Work instruction: When you transcribe the listing that follows, keep every line exact and omit the pictures.

Raw data:
▽

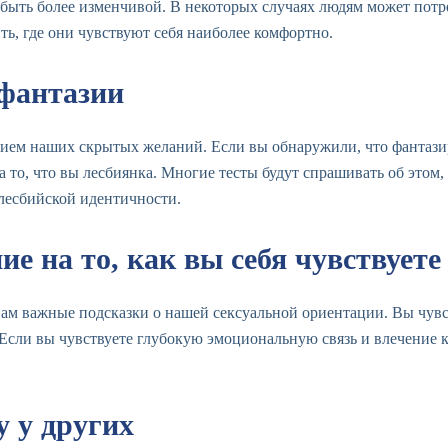
 быть более изменчивой. В некоторых случаях людям может потр
ть, где они чувствуют себя наиболее комфортно.
 фантазии
нием наших скрытых желаний. Если вы обнаружили, что фантаз
 то, что вы лесбиянка. Многие тесты будут спрашивать об этом,
лесбийской идентичности.
е на то, как вы себя чувствуете
ам важные подсказки о нашей сексуальной ориентации. Вы чувс
Если вы чувствуете глубокую эмоциональную связь и влечение 
 у других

△

Response to this exercise:
 быть более изменчивой. В некоторых случаях людям может потр
ть, где они чувствуют себя наиболее комфортно.
 фантазии
нием наших скрытых желаний. Если вы обнаружили, что фантаз
 то, что вы лесбиянка. Многие тесты будут спрашивать об этом,
лесбийской идентичности.
е на то, как вы себя чувствуете
ам важные подсказки о нашей сексуальной ориентации. Вы чувс
Если вы чувствуете глубокую эмоциональную связь и влечение 
 у других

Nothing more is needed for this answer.